沢木耕太郎ノンフィクション 1 激しく倒れよ
著者

沢木耕太郎/著

出版社
文芸春秋
定価
本体価格 1905円+税
第一刷発行
2002/09
ISBN 4-16-364850-X
豊饒な世界を全9巻に凝縮した「作品集成」

単行本未収録の傑作「儀式」「砂漠の十字架」を含むスポーツ作品の精髄12篇を一冊に。作品毎に自筆の解説付き。巻末で書下しを連載


 小社80周年記念出版の『沢木耕太郎ノンフィクション』がいよいよスタートします。これは、沢木さんの多彩な作品群の中から選りすぐった傑作に新たに書下ろす長篇を加えてジャンル別の全九巻に編んだ作品集成で、今月の配本はその第一巻。氏のスポーツものの処女作「儀式」、モハメッド・アリの最後の世界タイトル・マッチを描いた「砂漠の十字架」などの単行本未収録作品を含め、スポーツ・ノンフィクションに新たな地平を切り拓いた名品ばかり十二篇が顔を揃えています。全作品に添えた自筆解説、書下ろしの巻末連載作品も見逃せません。(FT)

「儀式」
についてのノート

一九七一年秋に行われた「日米対抗ゴルフ」とそこにおける「ジャンボ尾崎」を描いたこの作品は、一九七二年の「調査情報」一月号に掲載された。
この「儀式」という作品は、出来のよしあしは別にして、私にとって大きな意味を持つものだったが、これまでどの作品集にも収めたことがなかった。
それは、のちに『若き実力者たち』のひとりとして尾崎将司を描いた際、かなりの部分を取り入れることになったからだ。
しかし、一九九五年十一月、「ナンバー」が「二十代が描いた二十代」という主題のもとに別冊を出すことになって、再収録することに同意した。
二十代が描く二十代ということでいえば、間違いなくこの「儀武」も二十代のライターが書いた二十代のアスリートについての作品だったからだ。
実際に取材したのは一九七一年の十月から十一月にかけてであり、私が二十四歳の誕生日を迎える直前の十一月の半ばに脱稿した。
ということは、このとき尾崎はすでに二十四歳になっていたが、私はまだ二十三歳だったということになる。
同じ昭和二十二年生まれだが、彼は一学年上の早生まれだったからだ。
そんなことは正確に書けばいいことなのに、文中では《この時がはじめてである、尾崎もぼくと同じ二十四歳の若者であることが実感できたのは》とある。
そのときの私には、自分と彼とは同じ年齢なのだという意識が、書くうえでの強い支えになっていたのだろう。
担当の編集者は「調査情報」の今井明夫、宮川史朗、太田欣三の三氏。とりわけ太田民は、編集部の小部屋に泊まり込み徹夜で原稿を書く私に、黙って幾晩も付き合ってくれた。

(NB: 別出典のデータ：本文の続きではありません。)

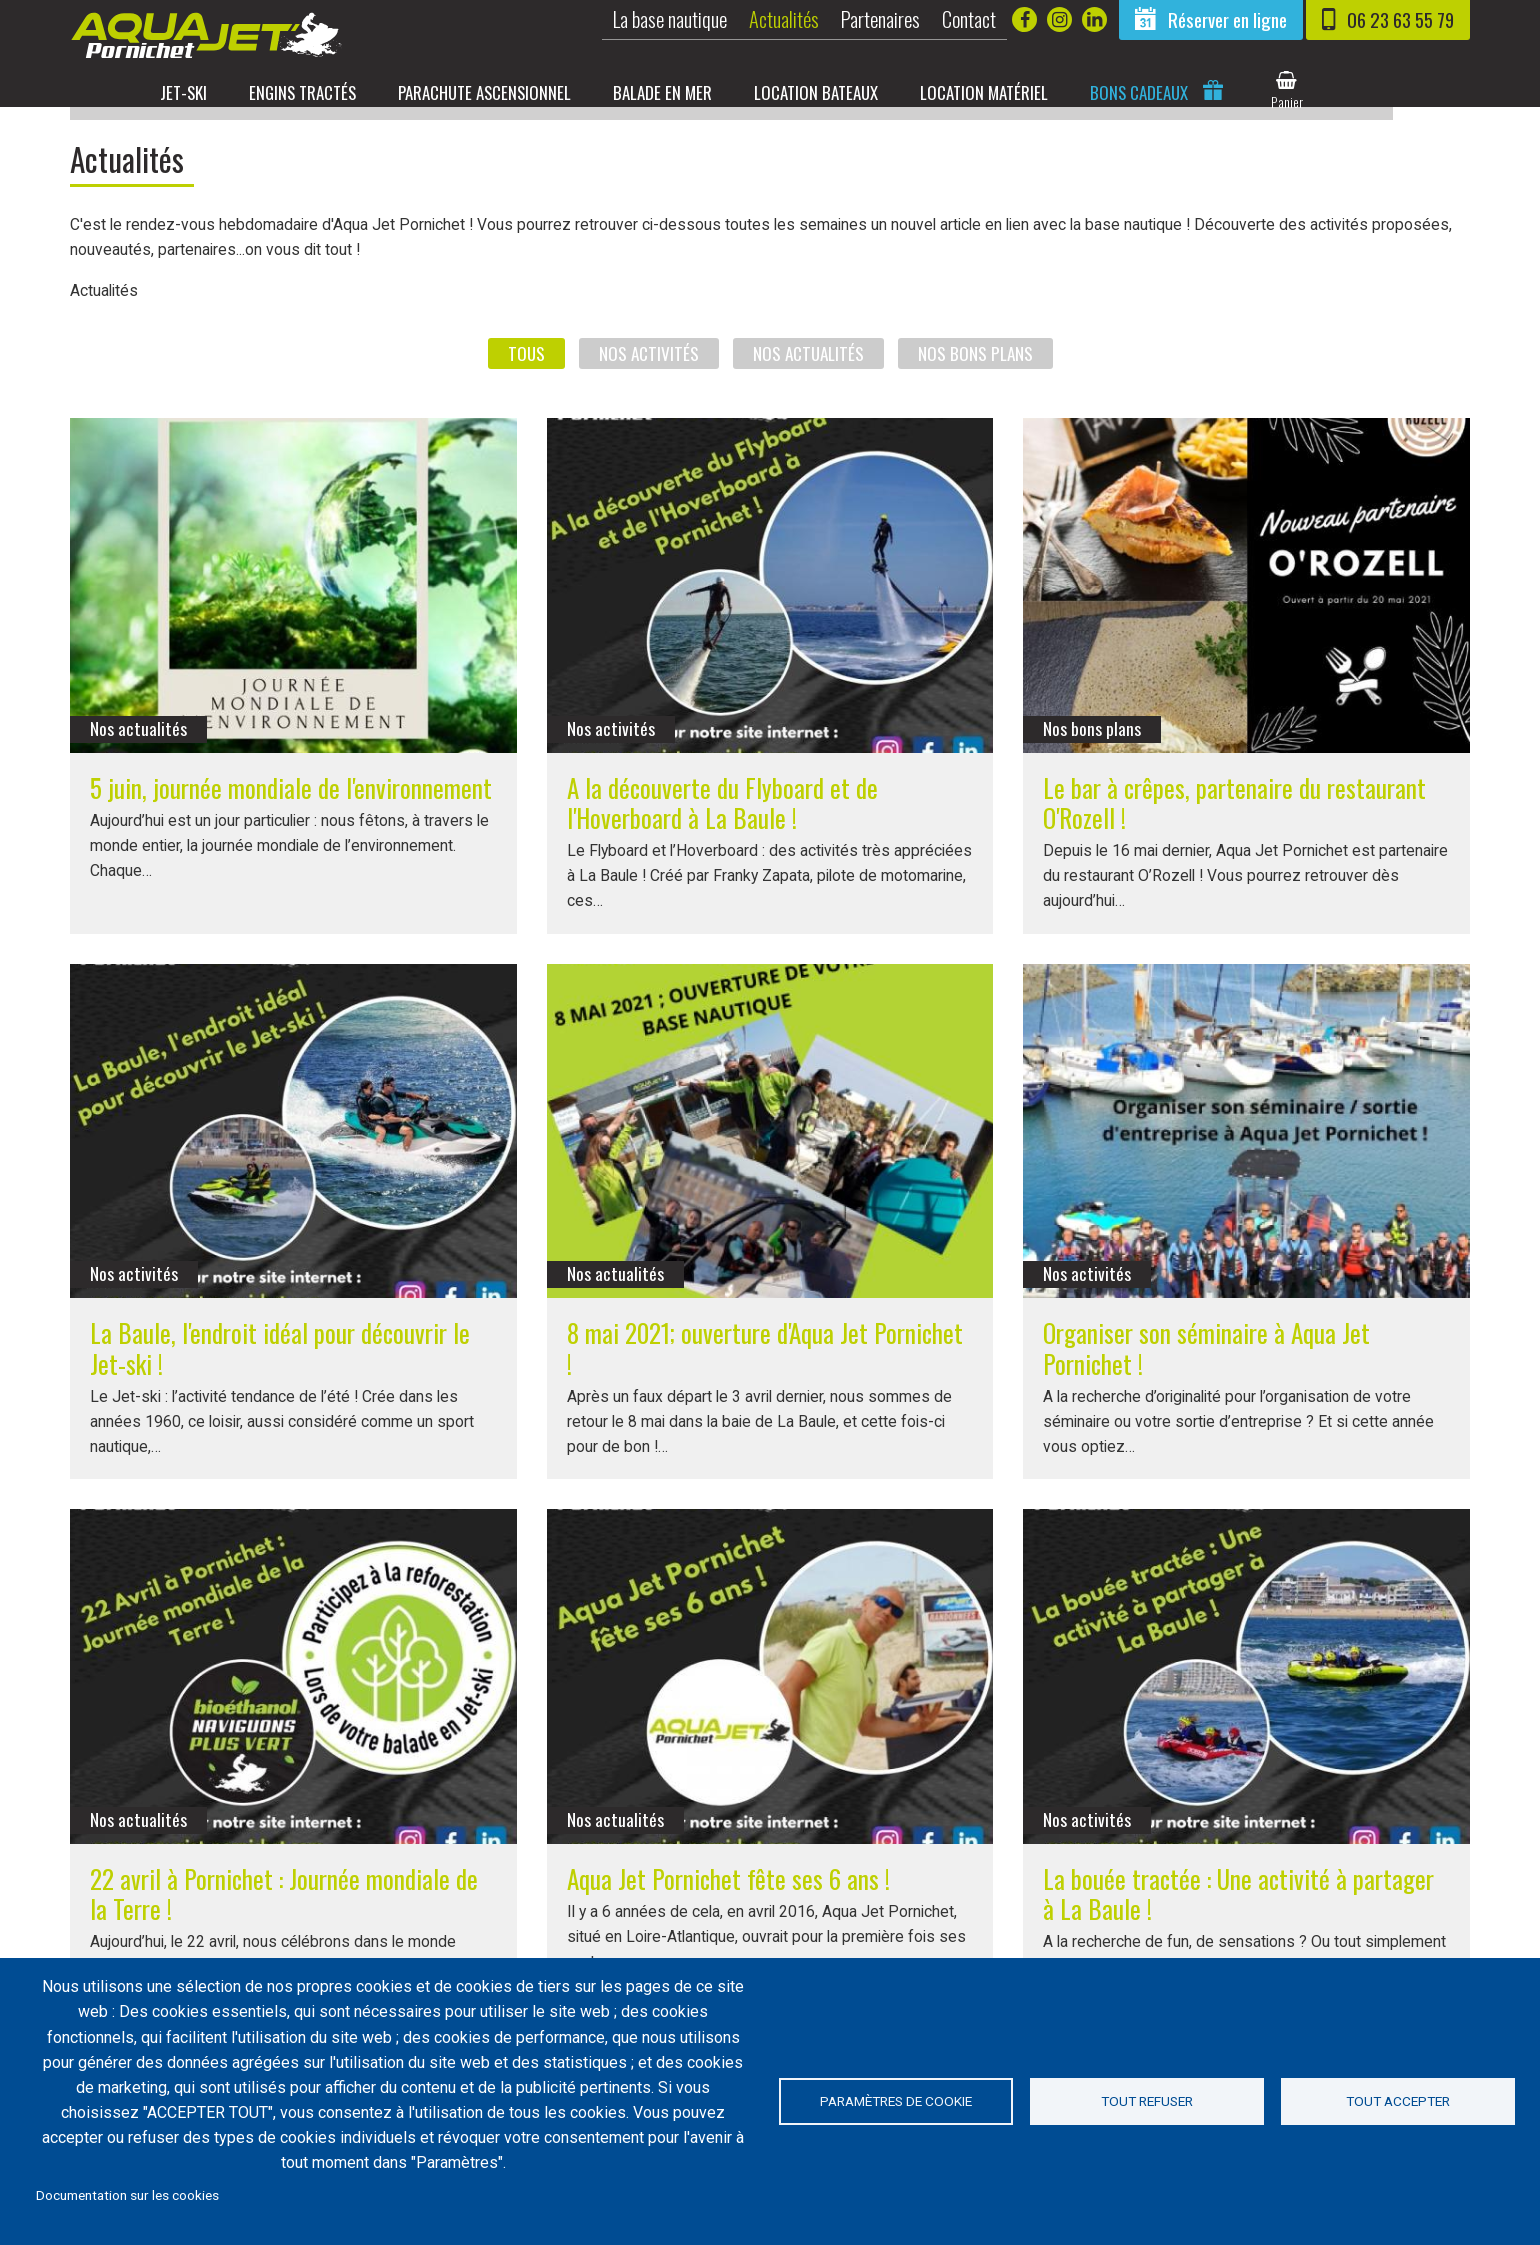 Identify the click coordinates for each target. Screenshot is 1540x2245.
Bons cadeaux (1185, 92)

昭和四十三年一月三十一日、スポーツ新聞の一隅に、たった二行のこんな記事が載っていたのを、誰が注意して読んだことだろう。
「◇パ・リーグ公示
▽任意引退”西鉄・尾崎正司」

これこそ、三十九年春の選抜高校野球で優勝投手となり、数千万円の契約金という大きな鳴り物入りで西鉄に入団した尾崎正司の、野球生活における最後の報道だったのである。
それから、確実に四年が過ぎようとしている。
しかし、この四年の間に、任意引退“西鉄・尾崎正司は、将司と改名してゴルフ界のジャンボ尾崎に変貌したのであった。
野球界を去った尾崎が、以後どのような生活をしてきたのか。
それは、いわば書かれなかった「もうひとつの『巨人の星」物語」である。
あるいはこう言い換えてもよい。
ジャンボ尾崎について語ることは、もうひとりの星飛雄馬の「それから」について語ることだ、と。
「少年マガジン」に長いあいだ連載されてきた『巨人の星』が終ったのは、昭和四十六年のことである。
主人公の星飛雄馬は、大リーグボール三号という魔球を駆使することで「巨人の星」を掴みかけるが、逆に自らの左腕を破滅に導くことになる。